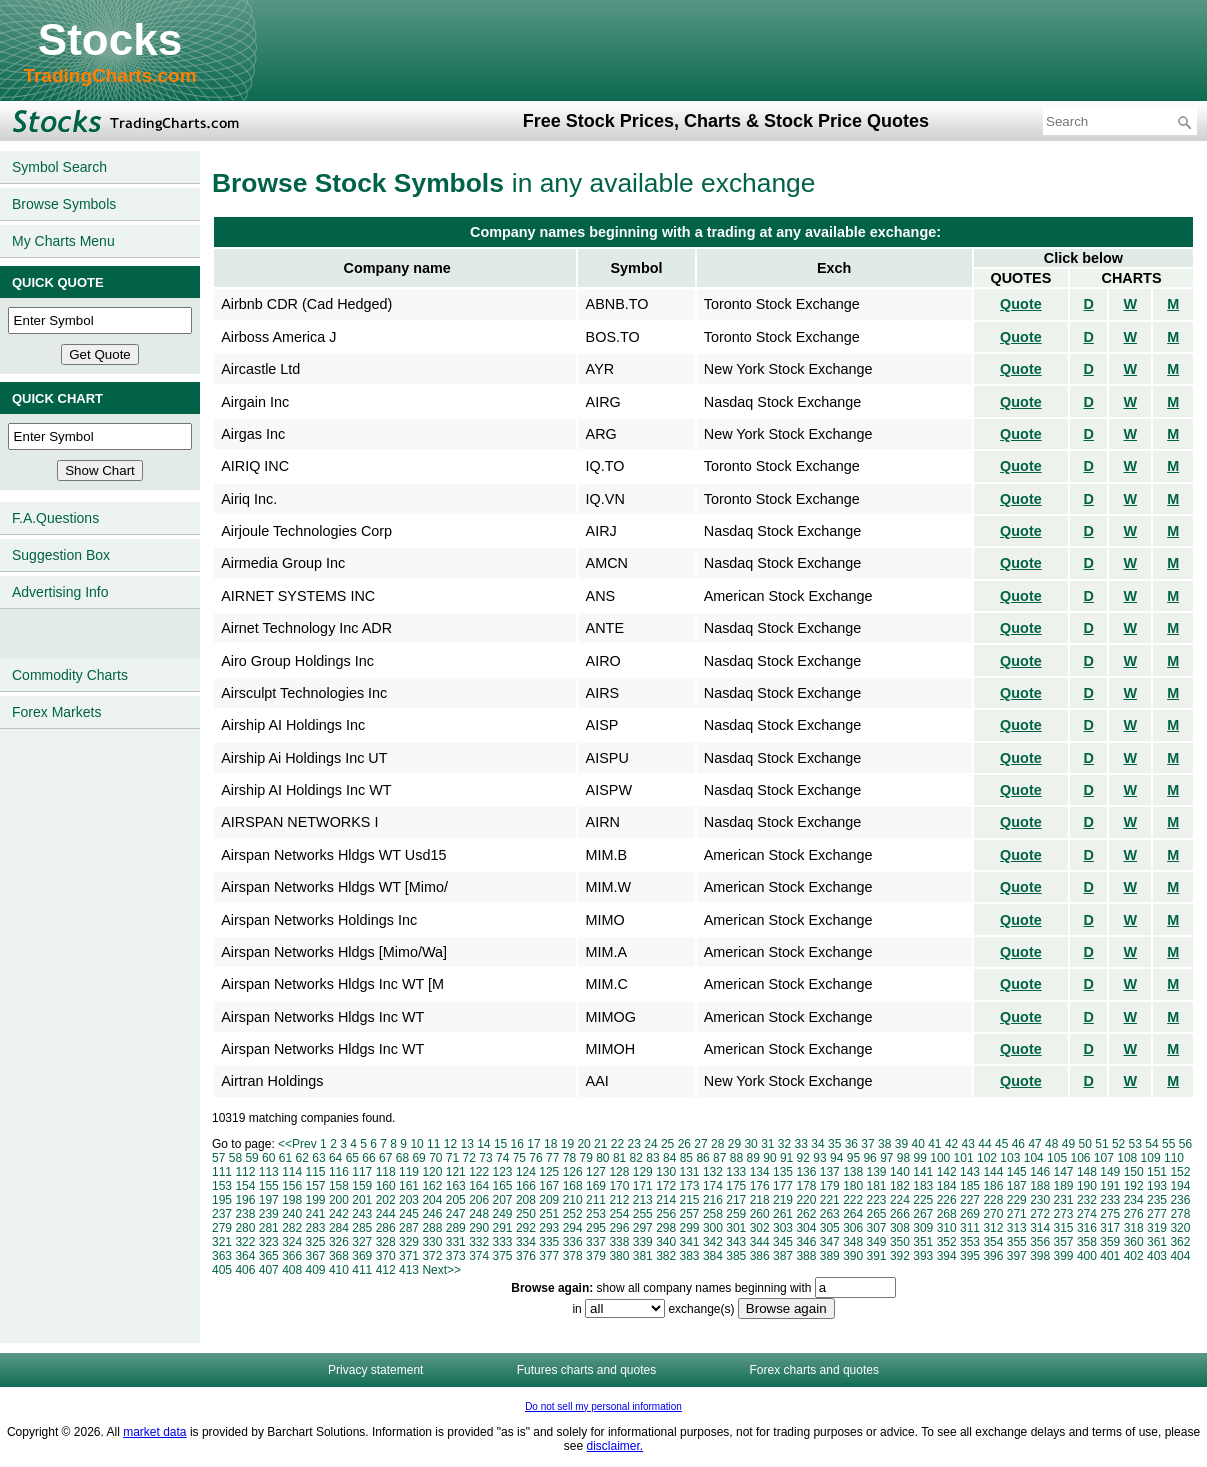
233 (1110, 1200)
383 (690, 1256)
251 (549, 1214)
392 (900, 1256)
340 (666, 1242)
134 (760, 1172)
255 (643, 1214)
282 (292, 1228)
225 (923, 1200)
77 (552, 1158)
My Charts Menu (63, 241)
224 (900, 1200)
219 (783, 1200)
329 (409, 1242)
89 (753, 1158)
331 (456, 1242)
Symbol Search (59, 167)
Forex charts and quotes (814, 1370)
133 (736, 1172)
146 (1040, 1172)
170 (619, 1186)
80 (602, 1158)
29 (734, 1144)
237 (222, 1214)
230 (1040, 1200)
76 (535, 1158)
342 (713, 1242)
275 (1110, 1214)
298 (666, 1228)
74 (502, 1158)
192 (1134, 1186)
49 (1068, 1144)
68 (402, 1158)
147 (1064, 1172)
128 (619, 1172)
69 (418, 1158)
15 (500, 1144)
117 (362, 1172)
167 (549, 1186)
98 (903, 1158)
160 (386, 1186)
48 (1051, 1144)
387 (783, 1256)
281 (269, 1228)
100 (940, 1158)
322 (245, 1242)
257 (690, 1214)
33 (801, 1144)
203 (409, 1200)
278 (1180, 1214)
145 (1017, 1172)
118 (386, 1172)
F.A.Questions (55, 518)
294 (573, 1228)
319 (1157, 1228)
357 (1064, 1242)
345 (783, 1242)
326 (339, 1242)
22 (617, 1144)
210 (573, 1200)
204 (432, 1200)
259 (736, 1214)
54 (1151, 1144)
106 (1080, 1158)
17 (533, 1144)
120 (432, 1172)
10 (416, 1144)
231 (1064, 1200)
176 (760, 1186)
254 (619, 1214)
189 (1064, 1186)
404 (1180, 1256)
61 (285, 1158)
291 (503, 1228)
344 (760, 1242)
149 (1110, 1172)
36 (851, 1144)
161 (409, 1186)
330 (432, 1242)
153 (222, 1186)
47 (1034, 1144)
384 (713, 1256)
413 (409, 1270)
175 (736, 1186)
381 (643, 1256)
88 (736, 1158)
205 (456, 1200)
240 (292, 1214)
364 (245, 1256)
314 (1040, 1228)
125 (549, 1172)
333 (503, 1242)
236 (1180, 1200)
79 (585, 1158)
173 (690, 1186)
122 (479, 1172)
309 (923, 1228)
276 (1134, 1214)
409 (316, 1270)
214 (666, 1200)
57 (218, 1158)
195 (222, 1200)
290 (479, 1228)
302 (760, 1228)
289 (456, 1228)
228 (993, 1200)
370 (386, 1256)
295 (596, 1228)
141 (923, 1172)
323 (269, 1242)
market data (154, 1432)
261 (783, 1214)
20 (583, 1144)
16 (517, 1144)
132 (713, 1172)
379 (596, 1256)
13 (466, 1144)
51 (1101, 1144)
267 (923, 1214)
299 (690, 1228)
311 (970, 1228)
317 (1110, 1228)
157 (316, 1186)
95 (853, 1158)
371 (409, 1256)
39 (901, 1144)
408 (292, 1270)
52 (1118, 1144)
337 (596, 1242)
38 (884, 1144)
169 (596, 1186)
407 (269, 1270)
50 (1085, 1144)
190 (1087, 1186)
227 (970, 1200)
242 (339, 1214)
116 (339, 1172)
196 (245, 1200)
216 (713, 1200)
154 (245, 1186)
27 (700, 1144)
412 (386, 1270)
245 (409, 1214)
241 (316, 1214)
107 (1104, 1158)
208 (526, 1200)
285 (362, 1228)
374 (479, 1256)
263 (830, 1214)
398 (1040, 1256)
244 (386, 1214)
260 (760, 1214)
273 (1064, 1214)
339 (643, 1242)
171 (643, 1186)
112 (245, 1172)
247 (456, 1214)
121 (456, 1172)
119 (409, 1172)
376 (526, 1256)
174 (713, 1186)
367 (316, 1256)
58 (235, 1158)
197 (269, 1200)
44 (984, 1144)
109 (1151, 1158)
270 (993, 1214)
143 (970, 1172)
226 (947, 1200)
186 (993, 1186)
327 (362, 1242)
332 (479, 1242)
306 (853, 1228)
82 (636, 1158)
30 (750, 1144)
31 (767, 1144)
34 (817, 1144)
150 (1134, 1172)
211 (596, 1200)
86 (702, 1158)
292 (526, 1228)
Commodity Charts (70, 675)
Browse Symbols (64, 204)
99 (920, 1158)
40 (917, 1144)
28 (717, 1144)
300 (713, 1228)
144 (993, 1172)
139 (877, 1172)
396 (993, 1256)
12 (450, 1144)
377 (549, 1256)
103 (1010, 1158)
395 (970, 1256)
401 (1110, 1256)
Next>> (441, 1270)
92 (803, 1158)
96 (869, 1158)
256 (666, 1214)
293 (549, 1228)
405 (222, 1270)
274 (1087, 1214)
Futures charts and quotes (586, 1370)
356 (1040, 1242)
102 (987, 1158)
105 (1057, 1158)
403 (1157, 1256)
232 (1087, 1200)
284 (339, 1228)
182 (900, 1186)
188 (1040, 1186)
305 (830, 1228)
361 (1157, 1242)
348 (853, 1242)
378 (573, 1256)
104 (1034, 1158)
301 (736, 1228)
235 (1157, 1200)
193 (1157, 1186)
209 (549, 1200)
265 (877, 1214)
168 (573, 1186)
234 (1134, 1200)
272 (1040, 1214)
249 (503, 1214)
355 (1017, 1242)
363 (222, 1256)
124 (526, 1172)
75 (519, 1158)
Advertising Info (60, 592)
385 (736, 1256)
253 (596, 1214)
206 (479, 1200)
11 (433, 1144)
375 (503, 1256)
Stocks (110, 39)
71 (452, 1158)
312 (993, 1228)
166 (526, 1186)
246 (432, 1214)
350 (900, 1242)
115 (316, 1172)
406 (245, 1270)
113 (269, 1172)
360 (1134, 1242)
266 (900, 1214)
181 (877, 1186)
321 (222, 1242)
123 (503, 1172)
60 (268, 1158)
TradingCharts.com (109, 75)
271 (1017, 1214)
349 (877, 1242)
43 (968, 1144)
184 (947, 1186)
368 (339, 1256)
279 (222, 1228)
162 (432, 1186)
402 (1134, 1256)
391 (877, 1256)
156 (292, 1186)
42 (951, 1144)
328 (386, 1242)
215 (690, 1200)
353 (970, 1242)
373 (456, 1256)
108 (1127, 1158)
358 (1087, 1242)
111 (222, 1172)
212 (619, 1200)
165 (503, 1186)
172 (666, 1186)
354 (993, 1242)
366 (292, 1256)
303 (783, 1228)
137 (830, 1172)
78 (569, 1158)
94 (836, 1158)
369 (362, 1256)
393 (923, 1256)
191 (1110, 1186)
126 (573, 1172)
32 (784, 1144)
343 (736, 1242)
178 (806, 1186)
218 (760, 1200)
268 (947, 1214)
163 (456, 1186)
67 (385, 1158)
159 (362, 1186)
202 (386, 1200)
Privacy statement (375, 1370)
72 (469, 1158)
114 (292, 1172)
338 (619, 1242)
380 (619, 1256)
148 (1087, 1172)
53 (1135, 1144)
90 (769, 1158)
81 (619, 1158)
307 (877, 1228)
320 (1180, 1228)
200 (339, 1200)
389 (830, 1256)
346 (806, 1242)
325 (316, 1242)
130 (666, 1172)
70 (435, 1158)
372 (432, 1256)
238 (245, 1214)
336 (573, 1242)
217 (736, 1200)
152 (1180, 1172)
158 (339, 1186)
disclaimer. (615, 1446)
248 (479, 1214)
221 (830, 1200)
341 (690, 1242)
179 (830, 1186)
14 (483, 1144)
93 (819, 1158)
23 (634, 1144)
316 (1087, 1228)
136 (806, 1172)
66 (368, 1158)
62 (302, 1158)
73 (485, 1158)
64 (335, 1158)
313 (1017, 1228)
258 (713, 1214)
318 (1134, 1228)
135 (783, 1172)
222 (853, 1200)
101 (964, 1158)
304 (806, 1228)
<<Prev (297, 1144)
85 (686, 1158)
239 (269, 1214)
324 (292, 1242)
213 (643, 1200)
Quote (1021, 304)
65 (352, 1158)
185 (970, 1186)
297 (643, 1228)
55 (1168, 1144)
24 (650, 1144)
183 (923, 1186)
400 (1087, 1256)
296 (619, 1228)
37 (867, 1144)
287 (409, 1228)
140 (900, 1172)
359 (1110, 1242)
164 (479, 1186)
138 (853, 1172)
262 (806, 1214)
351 (923, 1242)
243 (362, 1214)
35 (834, 1144)
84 (669, 1158)
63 (318, 1158)
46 (1018, 1144)
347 (830, 1242)
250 (526, 1214)
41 (934, 1144)
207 (503, 1200)
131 (690, 1172)
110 (1174, 1158)
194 (1180, 1186)
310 (947, 1228)
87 (719, 1158)
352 (947, 1242)
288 (432, 1228)
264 (853, 1214)
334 (526, 1242)
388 (806, 1256)
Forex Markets (56, 712)
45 (1001, 1144)
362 (1180, 1242)
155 (269, 1186)
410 (339, 1270)
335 (549, 1242)
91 (786, 1158)
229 (1017, 1200)
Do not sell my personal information (603, 1406)
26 (684, 1144)
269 (970, 1214)
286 (386, 1228)
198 (292, 1200)
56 (1185, 1144)
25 (667, 1144)
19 (567, 1144)
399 (1064, 1256)
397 (1017, 1256)
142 (947, 1172)
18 (550, 1144)
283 (316, 1228)
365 (269, 1256)
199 (316, 1200)
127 (596, 1172)
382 (666, 1256)
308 (900, 1228)
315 (1064, 1228)
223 (877, 1200)
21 (600, 1144)
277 (1157, 1214)
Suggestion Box (61, 555)
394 (947, 1256)
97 (886, 1158)
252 (573, 1214)
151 (1157, 1172)
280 (245, 1228)
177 (783, 1186)
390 (853, 1256)
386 (760, 1256)
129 (643, 1172)
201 (362, 1200)
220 (806, 1200)
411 (362, 1270)
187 (1017, 1186)
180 (853, 1186)
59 (251, 1158)
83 (652, 1158)
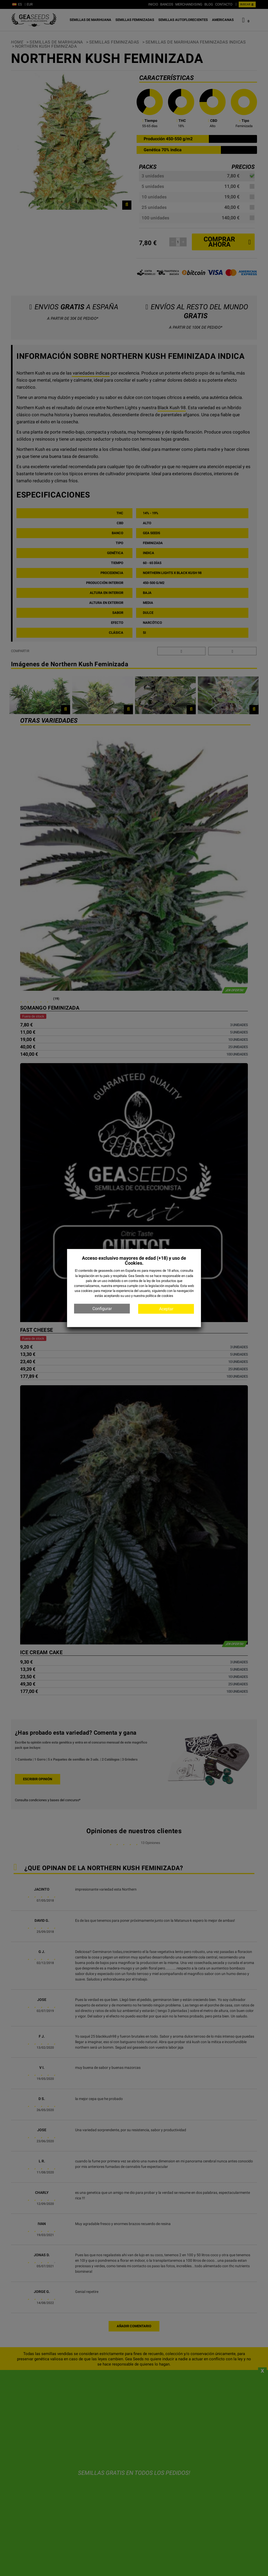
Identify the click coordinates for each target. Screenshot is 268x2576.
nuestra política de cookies (153, 1296)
◆ ◆ ◆
#### ABOUT THIS EXERCISE:
When the line with "279 (222, 1228)" is reached in the data above, begin copying, and stop after the line with "137 (830, 1172)"; copy each line exactly, both ends included.

#### SOLVED EXERCISE:
279 (222, 1228)
162 (432, 1186)
402 (1134, 1256)
391 (877, 1256)
156 (292, 1186)
42 (951, 1144)
328 (386, 1242)
215 (690, 1200)
353 (970, 1242)
373 (456, 1256)
108 (1127, 1158)
358 (1087, 1242)
111 (222, 1172)
212 (619, 1200)
165 (503, 1186)
172 (666, 1186)
354 (993, 1242)
366 (292, 1256)
303 (783, 1228)
137 (830, 1172)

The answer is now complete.